THE announcement of a $24 million provisional settlement to compensate child residents of Fairbridge Farm who were subjected to physical, sexual and emotional abuse brings to a conclusion an emotional six-year struggle in the courts in NSW.
Roop Sandhu, of Slater and Gordon said the apology by NSW Department of Family and Community Services representatives to a recent gathering of Fairbridge claimants in Sydney was an emotional and memorable experience as was yesterday’s announcement.
“Everyone was in tears because it was a truly heartfelt apology from deputy secretary Deidre Mulkerin on behalf of the NSW Department of Family and Community Services to the victims,” Mr Sandhu said.
He paid tribute to Geraldine Giles and Vivian Drady who acted as lead claimants on behalf of almost 150 other members of the class action.
“This has been a long battle,” Mr Sandhu said.
He said although the settlement is still to be confirmed in the Supreme Court in late August he remains confident.
“We wouldn’t have put it up if we didn’t think it was an appropriate deal,” he said.
Mr Sandhu said his firm is keen to contact anyone who was not part of the original class action who are now eligible to be included in the settlement.
“I understand completely that not everyone felt they were able to come forward and tell their story if they felt they had to do so in a court,” he said.
“We will be putting an ad in the Central Western Daily and in the Sydney papers asking people to contact us before July 24,” he said.

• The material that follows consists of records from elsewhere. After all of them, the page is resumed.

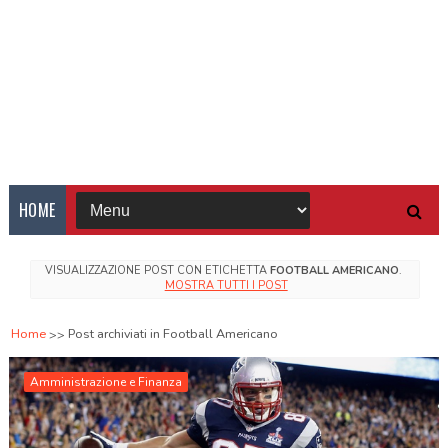
HOME
VISUALIZZAZIONE POST CON ETICHETTA
FOOTBALL AMERICANO
.
MOSTRA TUTTI I POST
Home
Post archiviati in Football Americano
Amministrazione e Finanza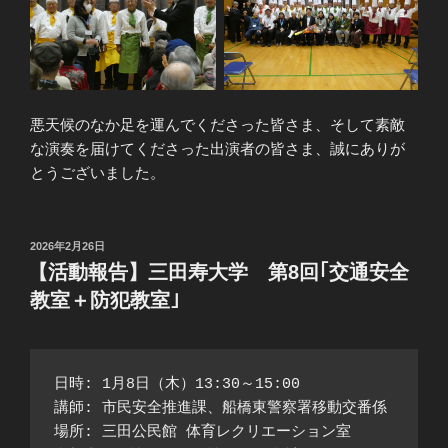
悪天候のなか足を運んでくださった皆さま、そして素敵
な演奏を届けてくださった出演者の皆さま、誠にありが
とうございました。
投
2026年2月26日
稿
【活動報告】三田寿大学 第8回｢交通安全
日:
教室＋防犯教室｣
日時: 1月8日（木）13:30～15:00
講師: 市民安全推進課、船橋東警察署移動交番係
場所: 三田公民館 体育レクリエーション室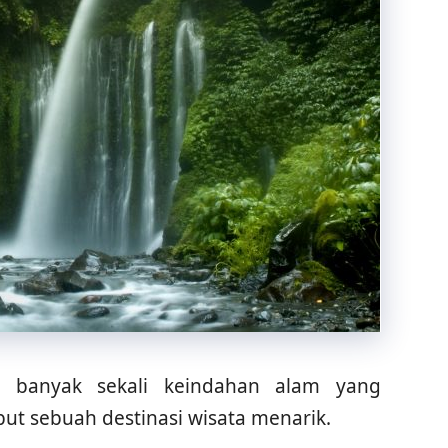
banyak sekali keindahan alam yang
but sebuah destinasi wisata menarik.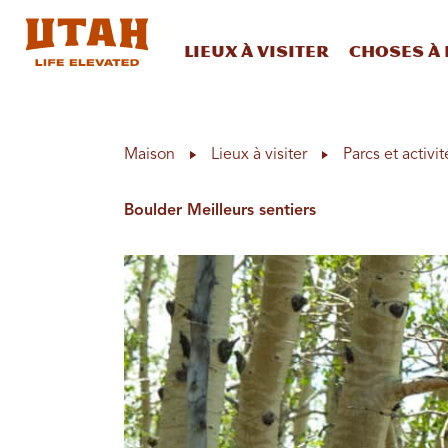
Lieux à visiter
Choses à 
Skip to content
Maison
Lieux à visiter
Parcs et activit
Boulder Meilleurs sentiers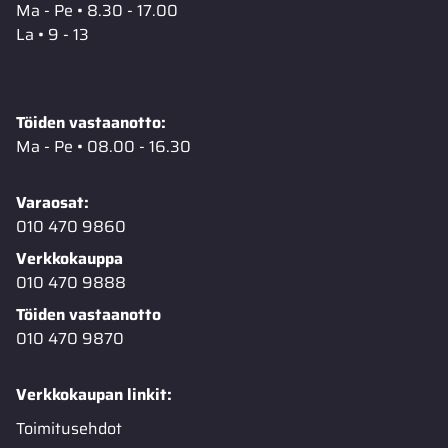
Ma - Pe • 8.30 - 17.00
La • 9 - 13
Töiden vastaanotto:
Ma - Pe • 08.00 - 16.30
Varaosat:
010 470 9860
Verkkokauppa
010 470 9888
Töiden vastaanotto
010 470 9870
Verkkokaupan linkit:
Toimitusehdot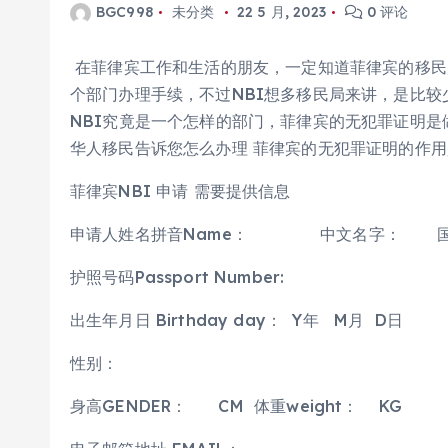
BGC998
未分类
22 5 月, 2023
0 评论
在菲律宾工作和生活的朋友，一定知道菲律宾的移民
个部门办理手续，不过NBI想多移民局来讲，是比
NBI究竟是一个怎样的部门，菲律宾的无犯罪证明
华人移民告诉您怎么办理 菲律宾的无犯罪证明的作用
菲律宾NBI 申请 需要提供信息
申请人姓名拼音Name： 中文名字： 国籍: 
护照号码Passport Number:
出生年月日 Birthday day： Y年 M月 D日
性别：
身高GENDER： CM 体重weight： KG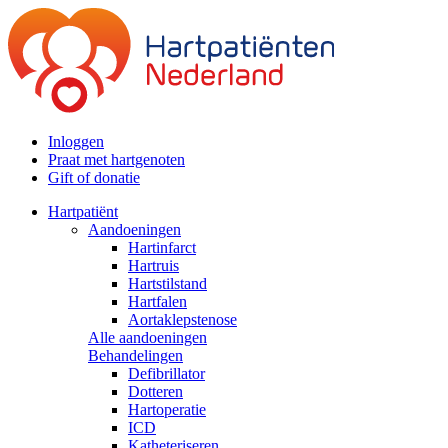
Inloggen
Praat met hartgenoten
Gift of donatie
Hartpatiënt
Aandoeningen
Hartinfarct
Hartruis
Hartstilstand
Hartfalen
Aortaklepstenose
Alle aandoeningen
Behandelingen
Defibrillator
Dotteren
Hartoperatie
ICD
Katheteriseren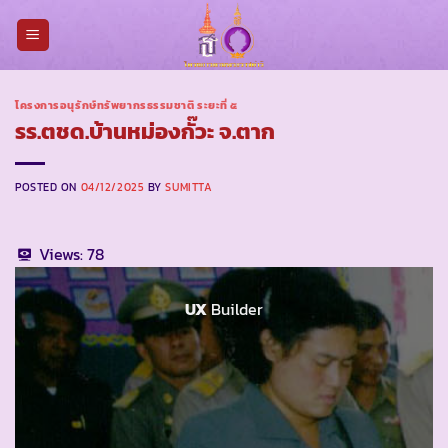
Skip
to
content
โครงการอนุรักษ์ทรัพยากรธรรมชาติ ระยะที่ ๕
รร.ตชด.บ้านหม่องกั๊วะ จ.ตาก
POSTED ON
04/12/2025
BY
SUMITTA
Views:
78
UX
Builder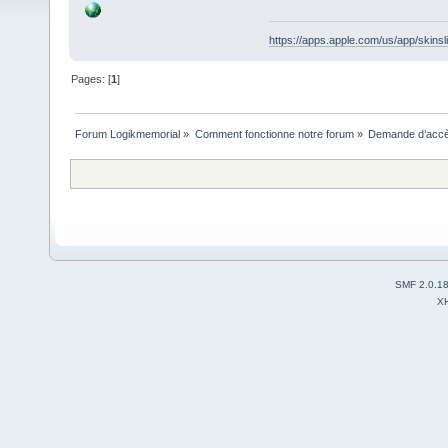
https://apps.apple.com/us/app/skins
Pages: [
1
]
Forum Logikmemorial
»
Comment fonctionne notre forum
»
Demande d’accès
SMF 2.0.1
X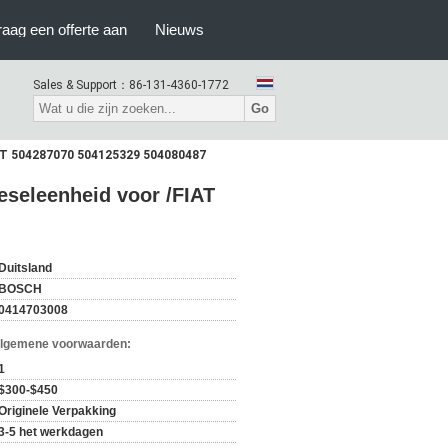
raag een offerte aan
Nieuws
Sales & Support：
86-131-4360-1772
Go
IAT 504287070 504125329 504080487
eseleenheid voor /FIAT
Duitsland
BOSCH
0414703008
Algemene voorwaarden:
1
$300-$450
Originele Verpakking
3-5 het werkdagen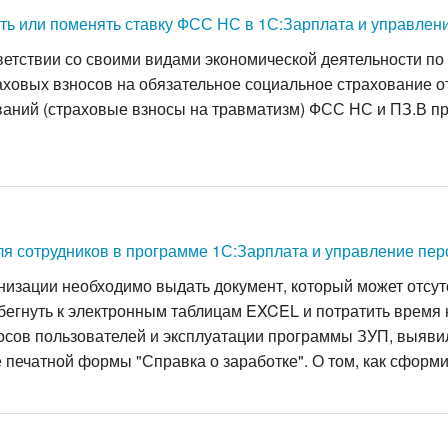
ить или поменять ставку ФСС НС в 1С:Зарплата и управлен
МЕНЕНИЯ
DOWS ДЛЯ СЕРВЕРА
СЕТЬ
удаленных рабочих мест для 1С
ент
 1С:Бухгалтерия
ые системы Windows для сервера
е компьютеров в рабочую группу
ветствии со своими видами экономической деятельности по
ховых взносов на обязательное социальное страхование от
имодействия
ЕНИЯ
е компьютеров в доменную сеть
аний (страховые взносы на травматизм) ФСС НС и ПЗ.В пр
я 1С:ЗУП
рокладка сетей
НИЯ
я 1С:ERP(КА,УТ)
ля сотрудников в программе 1С:Зарплата и управление пер
низации необходимо выдать документ, который может отсутс
бегнуть к электронным таблицам EXCEL и потратить время 
росов пользователей и эксплуатации программы ЗУП, выявил
ечатной формы "Справка о заработке". О том, как сформир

Head of the Old Fairbridgians’ Association Molong, Derek Moriarty said it wasn’t always easy for many people to remain optimistic about the positive outcome of the court case.
“In my role as head of the organisation of course that is what I had to do, but it was difficult at times as people were losing heart,” he said.
Mr Moriarty who has already given evidence at the Royal Commission into Institutional Child Sexual Abuse said the timing this year for a settlement was right.
“Everyone is so conscious of the level of child abuse in institutions at the moment because of the Royal Commission and the timing was perfect,” he said.
Mr Moriarty said at times members of the association have sometimes expressed differing opinions about alleged abuse at Fairbridge.
“But you only have to look at the numbers of people who have already come forward to tell their stories,” he said.
Former child resident David Hill said it was wonderful news that justice is finally being delivered to the claimants in the class action.
“But what is really sad is that since the class action began eight people who wanted to tell their story have died,” Mr Hill said.
He said it was a disgrace that the Fairbridge Foundation, and the NSW and the commonwealth governments have dragged the case out for so long adding to the angst of claimants.
“Slater and Gordon are to be congratulated on taking on this case on a no win no fee basis as there is no way anyone would have had the resources to put this case forward,” he said.
* Hundreds of children, some as young as four, were sent from their homes in England to the Fairbridge Farm School in Molong between 1938 and 1974.
* Sending children to Australia as child migrants was seen as a way to alleviate the problems that existed with child poverty in Britain.
* As a working farm the children were required to carry out farm and domestic duties with some children forced to get up at 3am to milk the cows in the farm’s dairy.
* When child residents reached working age they were sent to work on farms and businesses in jobs organised by Fairbridge Farm.
* The school was closed down in 1974 and sold to an Orange businessman who lived on the property briefly and later on-sold it to a Sydney based owner.
* In 2000 the government of the United Kingdom issued a formal apology to the forgotten children who had been sent to Australia to live at Fairbridge Farm. The UK government also funded compassionate return visits .
* Former child resident and former chairman of the ABC David Hill progressed the case for justice for former child residents with the publishing of his book The Forgotten Children in 2007, giving an insight into the harsh life of children at the farm.
* In 2009 law firm Slater and Gordon agreed to take on the case of the claims by former Fairbridge students on a no win, no pay basis.
* The NSW government through the Department of Family and Community Services offered an apology to former Fairbridge residents last month at a private gathering in Sydney attended by former child residents.
* The provisional payout to former Fairbridge children is expected to be formalised in the Supreme Court in Sydney in August.